Re: [PATCH 4/7] drm/ttm: move LRU walk defines into new internal header

Thomas Hellström <thomas.hellstrom@xxxxxxxxxxxxxxx> · Wed, 02 Oct 2024 13:30:30 +0200

Hi, Christian,

Ping? Can i get an ack to proceed with this?

Thanks,
Thomas

On Wed, 2024-09-18 at 14:57 +0200, Thomas Hellström wrote:
> Sima, Christian
> 
> I've updated the shrinker series now with a guarded for_each macro
> instead:
> 
> https://patchwork.freedesktop.org/patch/614514/?series=131815&rev=9
> 
> (Note I forgot to remove the export of the previous LRU walker).
> 
>  so the midlayer argument is now not an issue anymore. The cleanup.h
> guard provides some additional protection against drivers exiting the
> LRU loop early.
> 
> So remaining is the question whether the driver is allowed to discard
> a
> suggested bo to shrink from TTM.
> 
> Arguments for:
> 
> 1) Not allowing that would require teaching TTM about purgeable
> objects.
> 2) Devices who need the blitter during shrinking would want to punt
> runtime_pm_get() to kswapd to avoid sleeping direct reclaim.
> 3) If those devices end up blitting (LNL) to be able to shrink, they
> would want to punt waiting for the fence to signal to kswapd to avoid
> waiting in direct reclaim.
> 4) It looks like we need to resort to folio_trylock in the shmem
> backup
> backend when shrinking is called for gfp_t = GFP_NOFS. A failing
> trylock will require a new bo.
> 
> Arguments against:
> None really. I thought the idea of demidlayering would be to allow
> the
> driver more freedom.
> 
> So any feedback appreciated. If that is found acceptable we can
> proceed
> with reviewing this patch and also with the shrinker series.
> 
> Thanks,
> Thomas
> 
> 
> On Mon, 2024-09-02 at 13:07 +0200, Daniel Vetter wrote:
> > On Wed, Aug 28, 2024 at 02:20:34PM +0200, Christian König wrote:
> > > Am 27.08.24 um 19:53 schrieb Daniel Vetter:
> > > > On Tue, Aug 27, 2024 at 06:52:13PM +0200, Daniel Vetter wrote:
> > > > > On Thu, Aug 22, 2024 at 03:19:29PM +0200, Christian König
> > > > > wrote:
> > > > > > Completely agree that this is complicated, but I still
> > > > > > don't
> > > > > > see the need
> > > > > > for it.
> > > > > > 
> > > > > > Drivers just need to use pm_runtime_get_if_in_use() inside
> > > > > > the shrinker and
> > > > > > postpone all hw activity until resume.
> > > > > Not good enough, at least long term I think.
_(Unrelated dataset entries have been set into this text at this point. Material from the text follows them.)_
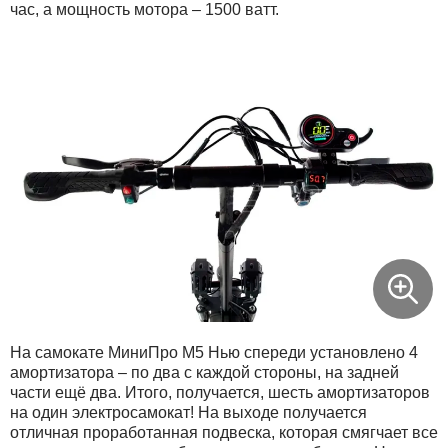
час, а мощность мотора – 1500 ватт.
На самокате МиниПро М5 Нью спереди установлено 4
амортизатора – по два с каждой стороны, на задней
части ещё два. Итого, получается, шесть амортизаторов
на один электросамокат! На выходе получается
отличная проработанная подвеска, которая смягчает все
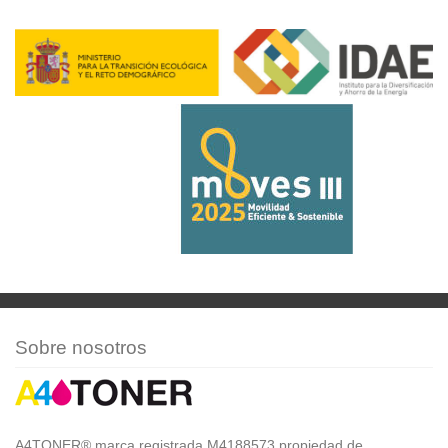
Sobre nosotros
A4TONER® marca registrada M4188573 propiedad de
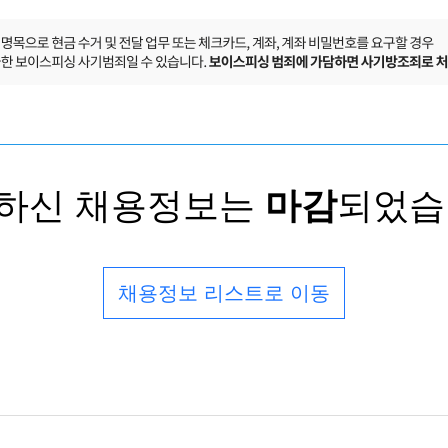
하신 채용정보는
마감
되었습
채용정보 리스트로 이동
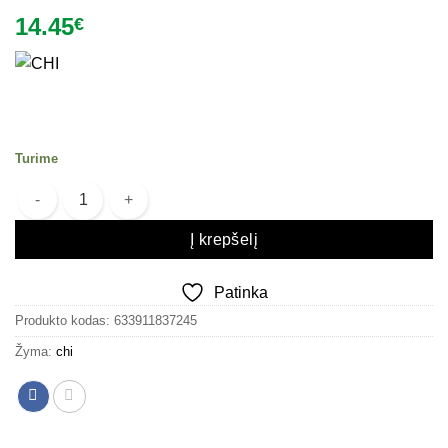
14.45
€
Turime
produkto kiekis: Šampūnas atkuriantis dažytų plaukų spalvą CHI Io
Į krepšelį
Patinka
Produkto kodas:
633911837245
Žyma:
chi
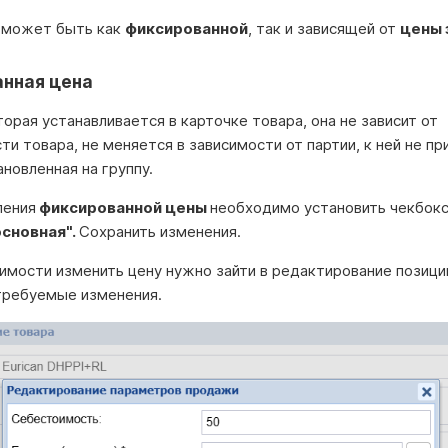
 может быть как
фиксированной
, так и зависящей от
цены 
нная цена
торая устанавливается в карточке товара, она не зависит от
и товара, не меняется в зависимости от партии, к ней не п
ановленная на группу.
ления
фиксированной цены
необходимо установить чекбокс 
основная".
Сохранить изменения.
имости изменить цену нужно зайти в редактирование позици
требуемые изменения.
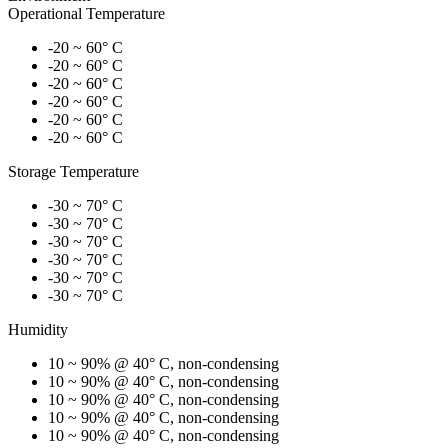
Operational Temperature
-20 ~ 60° C
-20 ~ 60° C
-20 ~ 60° C
-20 ~ 60° C
-20 ~ 60° C
-20 ~ 60° C
Storage Temperature
-30 ~ 70° C
-30 ~ 70° C
-30 ~ 70° C
-30 ~ 70° C
-30 ~ 70° C
-30 ~ 70° C
Humidity
10 ~ 90% @ 40° C, non-condensing
10 ~ 90% @ 40° C, non-condensing
10 ~ 90% @ 40° C, non-condensing
10 ~ 90% @ 40° C, non-condensing
10 ~ 90% @ 40° C, non-condensing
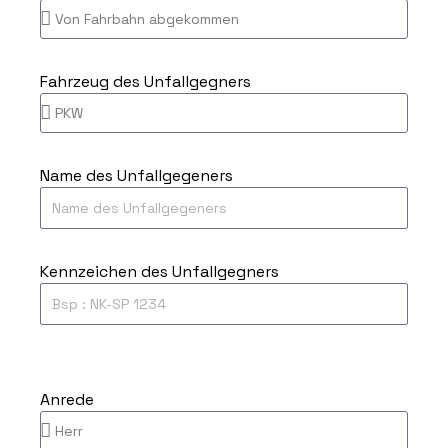
Fahrzeug des Unfallgegners
Name des Unfallgegeners
Kennzeichen des Unfallgegners
Anrede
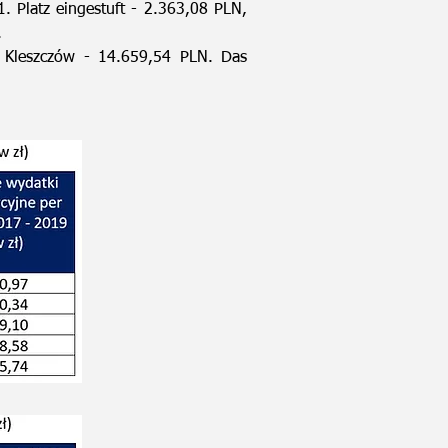
. Platz eingestuft - 2.363,08 PLN,
.
e Kleszczów - 14.659,54 PLN. Das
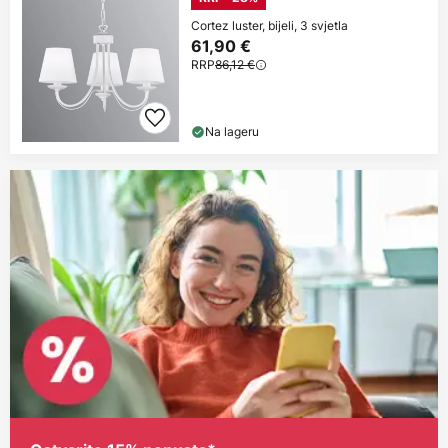
Cortez luster, bijeli, 3 svjetla
61,90 €
RRP
86,12 €
Na lageru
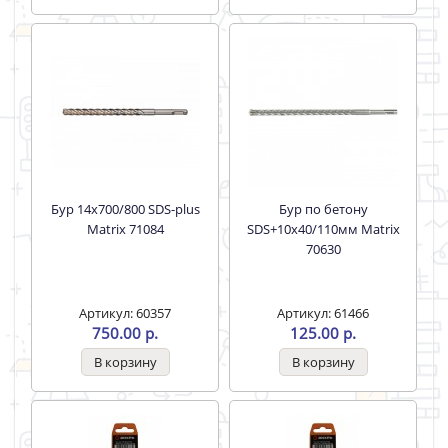
Бур 14х700/800 SDS-plus
Бур по бетону
Matrix 71084
SDS+10х40/110мм Matrix
70630
Артикул: 60357
Артикул: 61466
750.00 р.
125.00 р.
Also postponing
> > > > > hw
> > > > > activity
> > > > > to resume doesn't solve the deadlock issue, if you still need
> > > > > to grab ttm
> > > > > locks on resume.
> > > > Pondered this specific aspect some more, and I think you still
> > > > have a race
> > > > here (even if you avoid the deadlock): If the condiditional
> > > > rpm_get call
> > > > fails there's no guarantee that the device will suspend/resume
> > > > and clean
> > > > up the GART mapping.
> > > 
> > > Well I think we have a major disconnect here. When the device is
> > > powered
> > > down there is no GART mapping to clean up any more.
> > > 
> > > In other words GART is a table in local memory (VRAM) when the
> > > device is
> > > powered down this table is completely destroyed. Any BO which was
> > > mapped
> > > inside this table is now not mapped any more.
> > > 
> > > So when the shrinker wants to evict a BO which is marked as
> > > mapped
> > > to GART
> > > and the device is powered down we just skip the GART unmapping
> > > part
> > > because
> > > that has already implicitly happened during power down.
> > > 
> > > Before mapping any BO into the GART again we power the GPU up
> > > through the
> > > runtime PM calls. And while powering it up again the GART is
> > > restored.
> > 
> > My point is that you can't tell whether the device will power down
> > or
> > not,
> > you can only tell whether there's a chance it might be powering
> > down
> > and
> > so you can't get at the rpm reference without deadlock issues.
> > 
> > > > The race gets a bit smaller if you use
> > > > pm_runtime_get_if_active(), but even then you might catch it
> > > > right when
> > > > resume almost finished.
> > > 
> > > What race are you talking about?
> > > 
> > > The worst thing which could happen is that we restore a GART
> > > entry
> > > which
> > > isn't needed any more, but that is pretty much irrelevant since
> > > we
> > > only
> > > clear them to avoid some hw bugs.
> > 
> > The race I'm seeing is where you thought the GART entry is not
> > issue,
> > tossed an object, but the device didn't suspend, so might still use
> > it.
> > 
> > I guess if we're clearly separating the sw allocation of the TTM_TT
> > with
> > the physical entries in the GART that should all work, but feels a
> > bit
> > tricky. The race I've seen is essentially these two getting out of
> > sync.
> > 
> > So maybe it was me who's stuck.
> > 
> > What I wonder is whether it works in practice, since on the restore
> > side
> > you need to get some locks to figure out which gart mappings exist
> > and
> > need restoring. And that's the same locks as the shrinker needs to
> > figure
> > out whether it might need to reap a gart mapping.
> > 
> > Or do you just copy the gart entries over and restore them exactly
> > as-is,
> > so that there's no shared locks?
> > 
> > > > That means we'll have ttm bo hanging around with GART
> > > > allocations/mappings
> > > > which aren't actually valid anymore (since they might escape
> > > > the
> > > > cleanup
> > > > upon resume due to the race). That doesn't feel like a solid
> > > > design
> > > > either.
> > > 
> > > I'm most likely missing something, but I'm really scratching my
> > > head where
> > > you see a problem here.
> > 
> > I guess one issue is that at least traditionally, igfx drivers have
> > nested
> > runtime pm within dma_resv lock. And dgpu drivers the other way
> > round.
> > Which is a bit awkward if you're trying for common code.
> > 
> > Cheers, Sima
>